Ideal Web National Language Considerations

Products

Datacom DATACOM - AD Ideal Datacom/AD Datacom/DB Datacom/Server

Issue/Introduction

Mainframes use EBCDIC and Web Browsers use ASCII. How does the translation between these get done in an Ideal/Web environment? And what extra considerations are there for web-based applications?

Environment

Release: Ideal for Datacom

Resolution

First, you should note that the header of an HTTP request is always purely US-ASCII, that is, all characters are in the range x'00' to x'7F', which is identical in all code pages. This means that this portion of a request can always be translated to EBCDIC by the same translate table, and the CICS Web Interface (CWI) does this before passing the header information to the Analyzer exit. If any characters outside that range are part of the URL, they have been escaped by the browser as "%xx" where the xx is the ASCII hexadecimal representation of the character in the customer's codepage. Many characters within the first 0 - 127 range are also escaped this way to avoid conflict with the parsing of the request.

The body of the request is potentially coded in multiple ways according to the content. There is a header field Content-encoding that allows a global description of the entire body, and it is also possible to split the body into multiple sections, each with its own encoding. Decoding must be done before the content's character set comes into play. Normally the request will not use any encoding, and CWI does nothing in this area, but sites using multi-byte character sets will have additional work to do here.
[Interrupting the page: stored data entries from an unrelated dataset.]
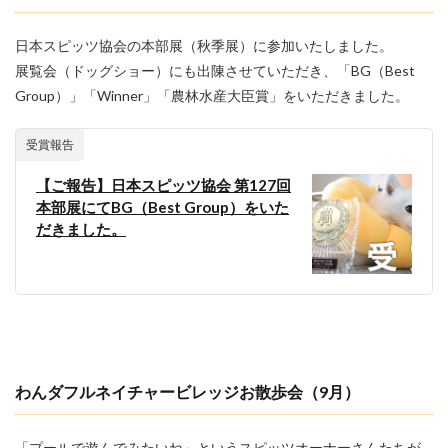
日本スピッツ協会の本部展（秋季展）に参加いたしました。
展覧会（ドッグショー）にも出陳させていただき、「BG（Best
Group）」「Winner」「農林水産大臣賞」をいただきました。
受賞報告
【ご報告】日本スピッツ協会 第127回
本部展にてBG（Best Group）をいた
だきました。
わんダフルネイチャービレッジお散歩会（9月）
「プールで遊んでみたいね」というスピッツオーナーさんたちが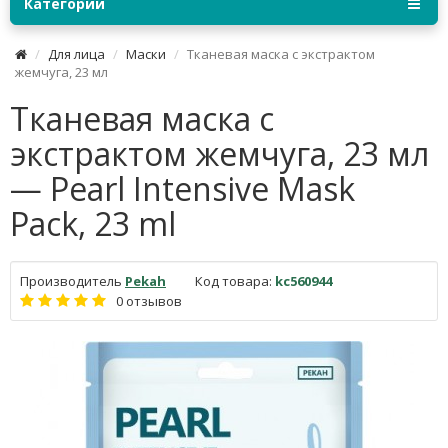
Категории
Для лица
Маски
Тканевая маска с экстрактом
жемчуга, 23 мл
Тканевая маска с
экстрактом жемчуга, 23 мл
— Pearl Intensive Mask
Pack, 23 ml
Производитель
Pekah
Код товара:
kc560944
0 отзывов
The Content-type field of the header may contain a charset= subfield to declare the character set used in the request body. If omitted, it is assumed to be ISO-8859-1, which is what the Broadcom supplied samples work with, so there is no logic present to check for any other values. If this is not your native character set, then you will need to take extra actions to accommodate that. You can add code to the Analyzer to look for this information, and CICS will use it to select the translate table for converting the request body to EBCDIC.

HTTP POST requests from a browser will also have "URL-encoded" the parameter data in the body in the same way mentioned earlier for characters in the URL in the header; that is, there will be sequences of "%xx" representing characters that are outside the standard range, or conflict with the HTTP syntax. These are translated to EBCDIC by a translate table in @I$IPOST when you use that routine to retrieve the parameter values, and you need to modify that table if you are not using ISO-8859-1 in your location.
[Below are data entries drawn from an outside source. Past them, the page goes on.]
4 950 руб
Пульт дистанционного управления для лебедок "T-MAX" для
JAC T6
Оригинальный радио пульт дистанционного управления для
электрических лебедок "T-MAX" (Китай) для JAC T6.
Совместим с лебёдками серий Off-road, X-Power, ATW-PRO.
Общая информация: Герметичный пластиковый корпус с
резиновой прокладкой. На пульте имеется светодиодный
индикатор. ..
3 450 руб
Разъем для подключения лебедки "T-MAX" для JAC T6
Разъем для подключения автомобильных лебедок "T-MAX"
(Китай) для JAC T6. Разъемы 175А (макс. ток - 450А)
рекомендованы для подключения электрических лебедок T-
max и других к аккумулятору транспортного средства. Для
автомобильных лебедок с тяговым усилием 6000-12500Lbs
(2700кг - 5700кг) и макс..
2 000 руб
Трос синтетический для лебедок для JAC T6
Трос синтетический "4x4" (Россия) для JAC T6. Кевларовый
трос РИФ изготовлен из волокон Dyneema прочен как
The same Content-type header field is also present in the response, so an Ideal application that is producing a Web page or XML document using a local character set should include the charset= declaration in order for the browser or XML parser to process it correctly. Again the default value of ISO-8859-1 is used by all the sample code that Ideal provides, so this is omitted. CICS will use the customer codepage it picked up on the way in to perform the translation of the response body back from EBCDIC to ASCII.

Ideal applications that produce content containing URLs (such as the WEBDEMO6 sample) have to do their own URL-encoding to produce valid content. The sample code performed a simple translate from space to "+", as this was the only character of significance in the data field involved, but the same application handling names in other character sets would have to do additional conversions of the extra characters involved, both outgoing as part of the link and incoming as a parameter to the next request.